River after monsoon.We lived below a mountain in a small village in New Mexico on what was once river bottom. The river had long ago become shallow, tame, lowered into the high banks that we would carefully walk down to dip our feet or stand above to watch it wind around the base of the mountain. What was once river bottom was where our house sat and the land was packed with rounded river stones. Cottonwood trees which had fallen as they tend to do, had drifted north and caught on the rocks or tree roots along the banks.

Opposite our house, next to the road leading to the village, were high mesas of sandstone and granite, embedded high up with layers of river rock and huge boulders. Hundreds of years of monsoon rains had eroded the soil into deep chasms littered with the huge rocks that had tumbled into their depths from the force of water. Soil had been eroded from the cliff faces to expose the underlying boulders, too small a word to describe their size. They hung precariously and always seemed on the verge of falling onto the road. Once, after a good rain, a man working on our house caught sight of one sliding a few feet down the slope to rest against a juniper where it stayed for the rest of our years there. There was talk of engineering a barrier to hold back a particularly threatening boulder looming over the highway but nothing came of it. I kept a pair of binoculars on the windowsill to keep an eye on things in general and that rock in particular.

Our meek and burbling river, which shrank to almost a rivulet in dry summers, started in the Sangre de Christo mountains to our south. It gently meandered its way to the Rio Grande about a mile north of us, with diversions along the way to fill the irrigation ditches and passed under a road and highway on its journey to the big river. Every July we waited for the monsoons to come and make the river look like a river again.

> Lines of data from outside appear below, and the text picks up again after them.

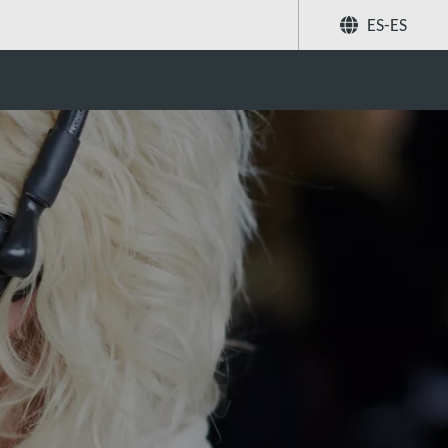
ES-ES
Compartir
Buscar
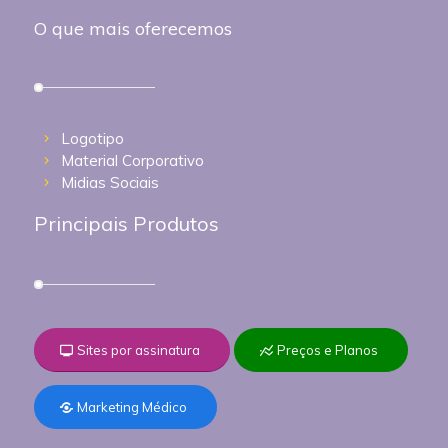
O que mais oferecemos
Logotipo
Material Corporativo
Midias Sociais
Principais Produtos
Sites por assinatura
Preços e Planos
Marketing Médico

One day, after a steady downpour which tapered to a fine rain, I turned to the window in my studio to see that the river had become a muddy maelstrom and had risen to the top of the banks. Outside, the odor of mud was the first thing that hit me, as if I had fallen face first into a black swamp of decaying organic matter. The author, Craig Childs, has written about this phenomenon so beautifully in his book “The Secret Knowledge of Water”: “…a raging dun-colored water that smells of all the villages and lives upstream that have been consumed.” (p. 173).

I ran to our bridge, a solid wood and iron masterpiece that was our only way out from the property, watching as gas cans, beer cans, drink bottles, plastic jugs, tires, sheet metal roofing and fence posts were carried along in the brown insistence of water. Enormous tree branches and trunks were like twigs tossed up and down in the turbulence. A cottonwood trunk, about 15 feet long, heaved under our bridge missing the cross planks by a foot. I could hear the clacking sounds of boulders like giant dice being rolled under the water. Within twenty-four hours the river had gentled enough for us to survey the damage and the changes the water had brought with it. Once familiar boulders were gone or re-positioned downstream. New sandbars had appeared. A big cottonwood log which had been tangled in the roots of another tree for years had been torn away. Corrugated metal roofing and cans had to be cleared from the river and sandbars. On a sandy bank I found a pair of eyeglasses.

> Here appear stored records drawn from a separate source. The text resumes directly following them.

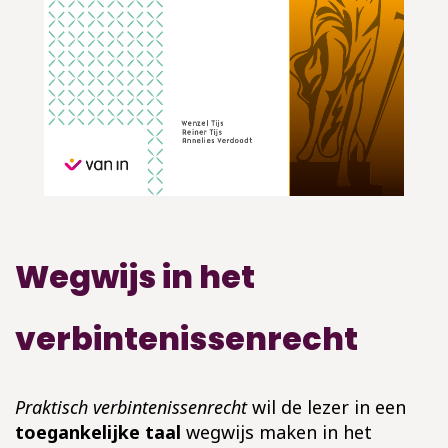
Wegwijs in het
verbintenissenrecht
Praktisch verbintenissenrecht
wil de lezer in een
toegankelijke taal
wegwijs maken in het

After a deluge, cars would be backed up on the road leading into town, waiting for the water to cease flooding the arroyo and the metal culverts and flowing over the small bridge that spanned the arroyo. They also had to wait for the road graders to push the mud and rocks back to the edges of the mountains and mesas.

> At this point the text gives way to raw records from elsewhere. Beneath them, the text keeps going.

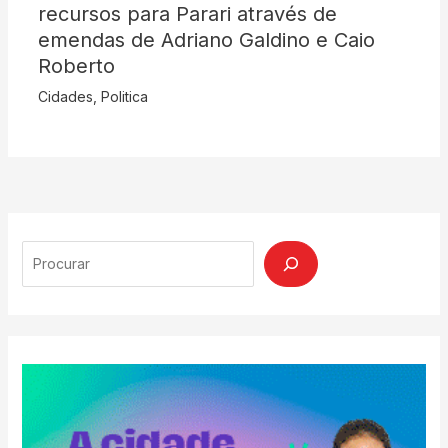
recursos para Parari através de
emendas de Adriano Galdino e Caio
Roberto
Cidades
,
Politica
Search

A young man, a father, would not wait and pulled around the line of cars to cross the bridge. He and his passenger were instantly swept over the guardrails and into the arroyo. He did not survive the water and mud that tipped the small car and buried him. When the engineers rebuilt the culverts and bridge after this incident, they worked carefully around the small cross and plastic flowers – a descanso – marking the site of his death. For days afterward, we would see the half-buried car lying on its side in the rock and sand below when we drove past.

If there is such a being as God, we are told he is willing to forgive us if we ask. People who love us will forgive us many times over the course of our lives and we take it as a gift. We even must forgive ourselves for our hurtful ways which is a more difficult gift to accept. Water, with all its unpredictable power, does not forgive the choices of the uninformed or  impulsive to test its power against themselves. It has no regard for the innocent and undeserving or the foolish who underestimate it.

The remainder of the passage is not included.